Colo. town at heart of listeria outbreak in fear

? Eric Jensen surveys his dusty cantaloupe field and seems equally stunned and puzzled at the fate that has befallen his crop: row upon row of melons rotting on the vine.

Jensen is the co-owner of the Colorado farm where health officials say a national listeria outbreak originated, making his withering fields the epicenter of a food scare that has sickened dozens of people from Wyoming to Maryland and caused as many as 17 deaths.

The farm has recalled more than 300,000 cases of cantaloupes and on Thursday three states — Indiana, Louisiana and Wisconsin — were added to the recall list. Spokeswoman Amy Philpott said that trucking records show that cantaloupes originally intended for other locations ended up in those states but that the buyers were notified as part of the original Sept. 14 recall.

Jensen has no idea how his cantaloupes became infected, and neither do the Food and Drug Administration investigators who have intermittently been in this town of 800 people near the Kansas border since the outbreak started earlier this month.

Regardless of how it happened, the situation has left the town and farm reeling and in fear.

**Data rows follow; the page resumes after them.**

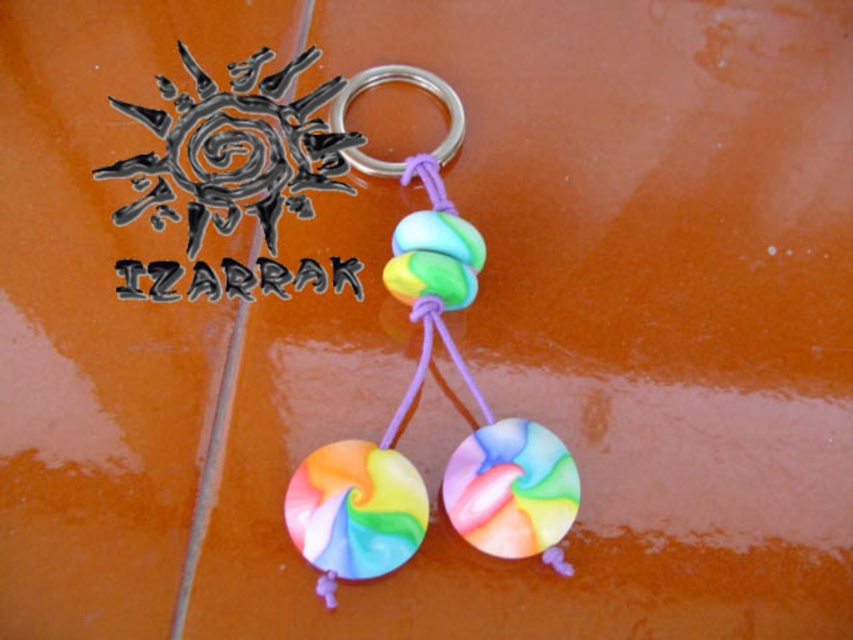 Question: Which point is farther to the camera?

Choices:
 (A) swirled glass bead at center
 (B) rainbow marbled bead at center
 (C) rainbow swirl glass bead at center

Answer: (C)

Question: Does swirled polymer clay keychain at center appear over rainbow swirl glass bead at center?

Choices:
 (A) yes
 (B) no

Answer: (B)

Question: Is swirled polymer clay keychain at center positioned in front of rainbow marbled bead at center?

Choices:
 (A) no
 (B) yes

Answer: (B)

Question: Is swirled polymer clay keychain at center thinner than swirled glass bead at center?

Choices:
 (A) no
 (B) yes

Answer: (A)

Question: Which of the following is the farthest from the observer?

Choices:
 (A) (433, 257)
 (B) (352, 166)
 (C) (323, 452)

Answer: (B)

Question: Which of these objects is positioned closest to the swirled glass bead at center?

Choices:
 (A) rainbow marbled bead at center
 (B) swirled polymer clay keychain at center
 (C) rainbow swirl glass bead at center

Answer: (C) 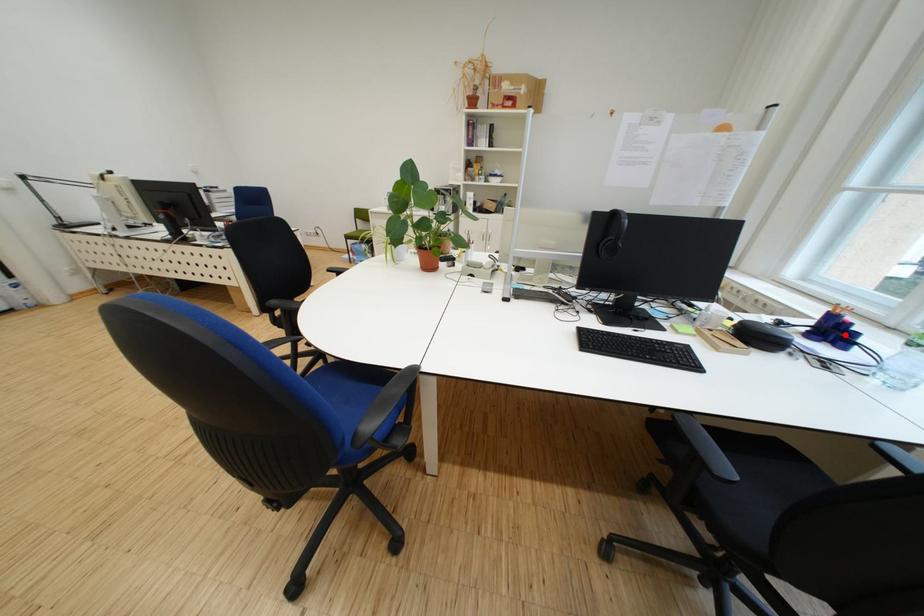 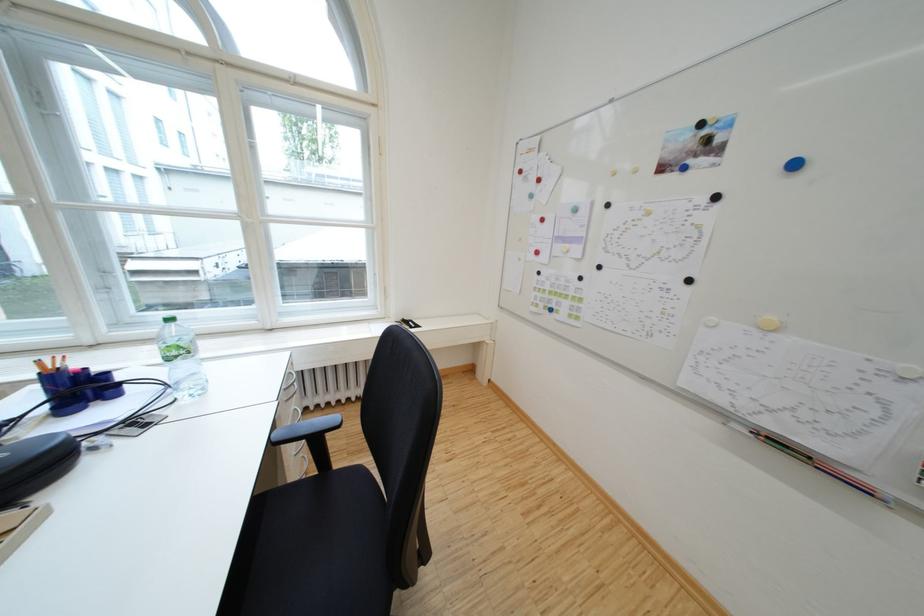 In the second image, find the point that corresponds to the highlighted location in the first image.

(94, 391) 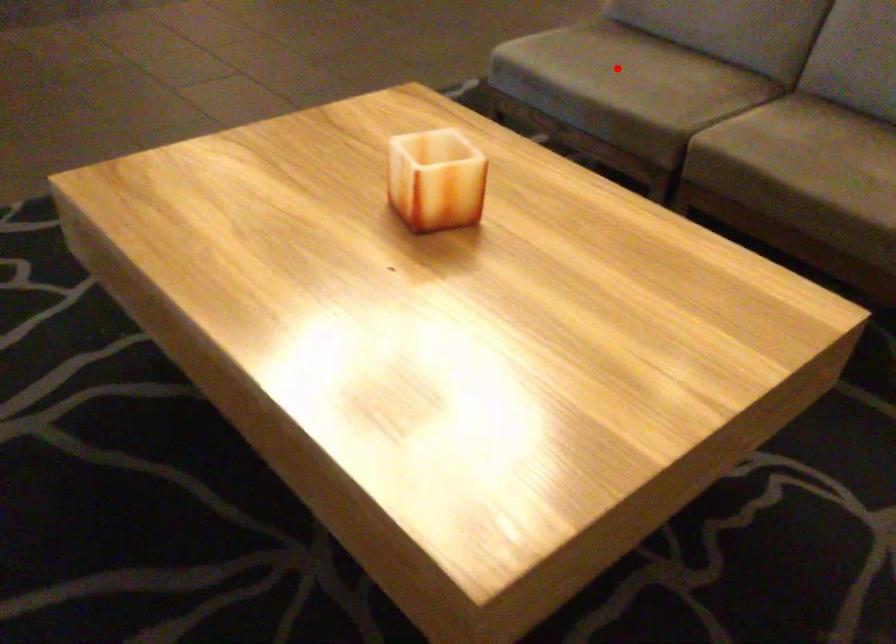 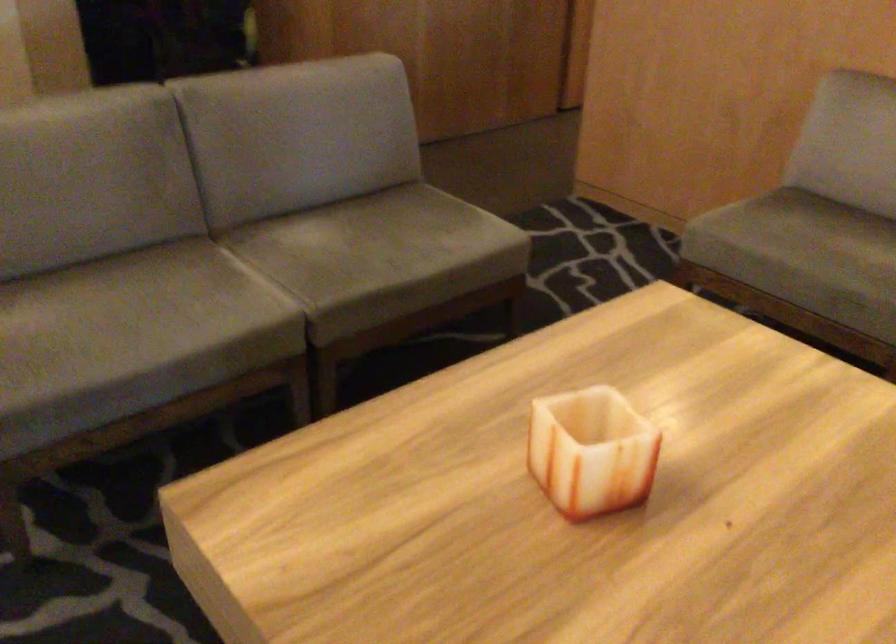 Question: I am providing you with two images of the same scene from different viewpoints. In image1, a red point is highlighted. Considering the same 3D point in image2, which of the following is correct?

Choices:
 (A) It is closer
 (B) It is farther

Answer: (A) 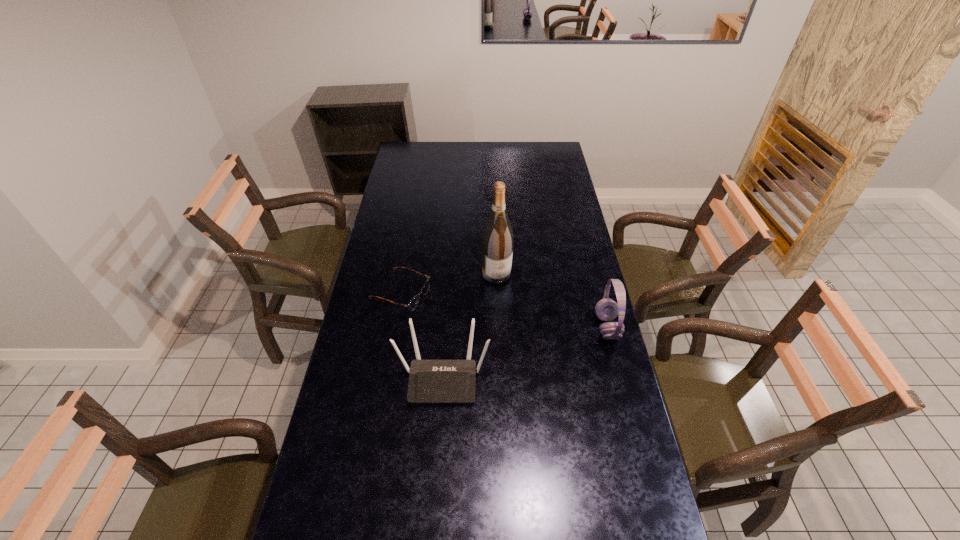 Find the location of a particular element. router is located at coordinates (430, 381).

Locate an element on the screen. The width and height of the screenshot is (960, 540). the rightmost object is located at coordinates (606, 309).

You are a GUI agent. You are given a task and a screenshot of the screen. Output one action in this format:
    pyautogui.click(x=<x>, y=<y>)
    Task: Click on the wine bottle
    The image size is (960, 540).
    Given the screenshot: What is the action you would take?
    pos(497,240)

Where is `spectacles`? The height and width of the screenshot is (540, 960). spectacles is located at coordinates (413, 303).

Find the location of a particular element. This screenshot has height=540, width=960. free space located 0.190m on the front-facing side of the nearest object is located at coordinates (437, 468).

This screenshot has height=540, width=960. In order to click on blank space located on the headband and ear cups of the rightmost object in this screenshot , I will do `click(515, 327)`.

Find the location of a particular element. The height and width of the screenshot is (540, 960). vacant position located on the headband and ear cups of the rightmost object is located at coordinates (519, 327).

Identify the location of vacant space situated on the headband and ear cups of the rightmost object. The height and width of the screenshot is (540, 960). (492, 327).

At what (x,y) coordinates should I click in order to perform the action: click on vacant space located on the label of the wine bottle. Please return your answer as a coordinate pair (x, y). This screenshot has width=960, height=540. Looking at the image, I should click on (523, 332).

Where is `free region located on the label of the wine bottle`? The height and width of the screenshot is (540, 960). free region located on the label of the wine bottle is located at coordinates (526, 339). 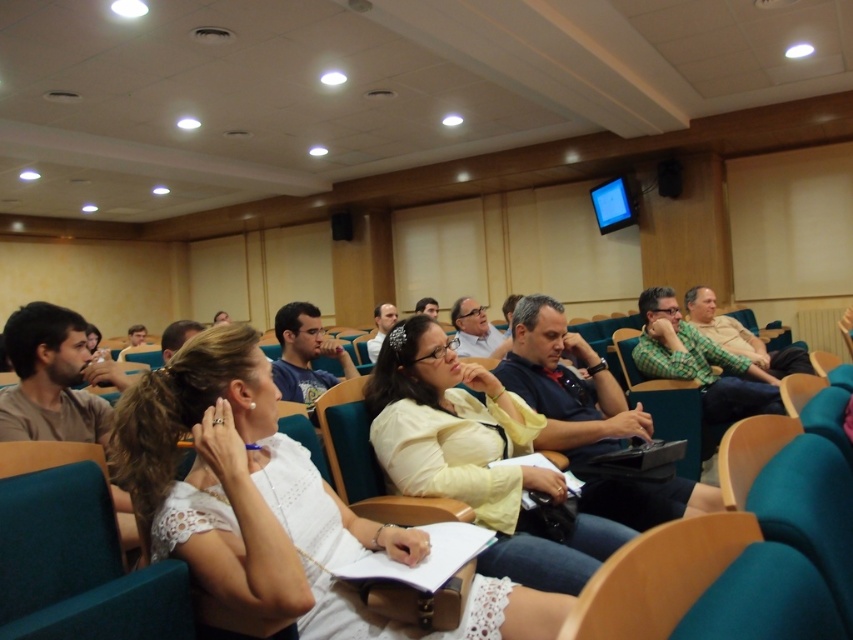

Jensen had to quit growing and shipping cantaloupes after the outbreak was discovered — a staggering blow to a region where cantaloupe has always been a proud local tradition.

Until the listeria infections started showing up, Holly’s field workers would bring melons into town to share, just as they have for generations. And it wasn’t uncommon for Holly residents to stop by Jensen Farms to buy freshly picked cantaloupe. Now, not even the local grocery store has any of the fruit.

No one in Holly has been sickened, but people are frightened by the prospect of contracting listeria. The bacteria can have an incubation period of a month or more, and it principally affects the elderly and those with compromised immune systems.

“I ate that cantaloupe, and I gave some of it to my 97-year-old mother,'” said Wanda Watson, co-owner of the Tasty House Cafe. “I’m watching her real close. It’s scary because it could be up to two months before you get sick.”

Sherri McGarry, a senior adviser in the FDA’s Office of Foods, said the agency is looking at the farm’s water supply and the possibility that animals wandered into Jensen Farms’ fields, among other things, in trying to figure out how the cantaloupes became contaminated. Listeria bacteria grow in moist, muddy conditions and are often carried by animals.

The water supply for farms in the Holly area comes from wells and irrigation ditches that tap the nearby Arkansas River. There’s no shortage of thoughts around town about the potential causes.

“Well water? I doubt it. Ditch water? Well, there’s some probability, but it’s low,” said Jim Cline, a retired construction worker. “Animal intrusion? Well, OK, what kind of animal? Deer? Coons? Coyotes? What kind of animal wants to get into a melon field?”

At Jensen Farms, workers have stopped picking cantaloupes because of a recall of its product. There’s no need to irrigate the crop anymore, and the melons are drying up in the rock-hard fields. As Eric Jensen surveyed his lost crop, workers ripped up plastic that’s laid down in rows to help the cantaloupe grow.

He could not discuss the outbreak, citing a likely raft of pending litigation.

“There are a lot of things I’d like to say right now, but now is not the time,” Jensen said.